> [WHAT YOU ARE ASKED TO DO]:
Recreate the listing that follows line for line, without pictures.

> [SUPPLIED DATA]:
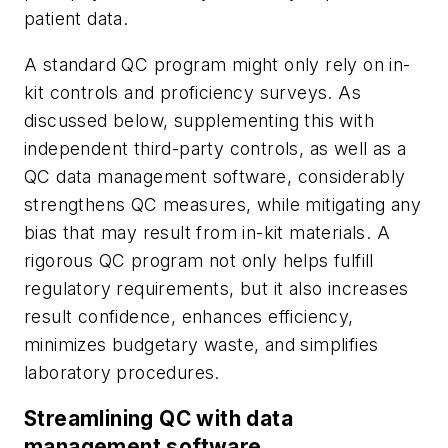
patient data.
A standard QC program might only rely on in-
kit controls and proficiency surveys. As
discussed below, supplementing this with
independent third-party controls, as well as a
QC data management software, considerably
strengthens QC measures, while mitigating any
bias that may result from in-kit materials. A
rigorous QC program not only helps fulfill
regulatory requirements, but it also increases
result confidence, enhances efficiency,
minimizes budgetary waste, and simplifies
laboratory procedures.
Streamlining QC with data
management software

> [TASK SOLUTION]:
patient data.
A standard QC program might only rely on in-
kit controls and proficiency surveys. As
discussed below, supplementing this with
independent third-party controls, as well as a
QC data management software, considerably
strengthens QC measures, while mitigating any
bias that may result from in-kit materials. A
rigorous QC program not only helps fulfill
regulatory requirements, but it also increases
result confidence, enhances efficiency,
minimizes budgetary waste, and simplifies
laboratory procedures.
Streamlining QC with data
management software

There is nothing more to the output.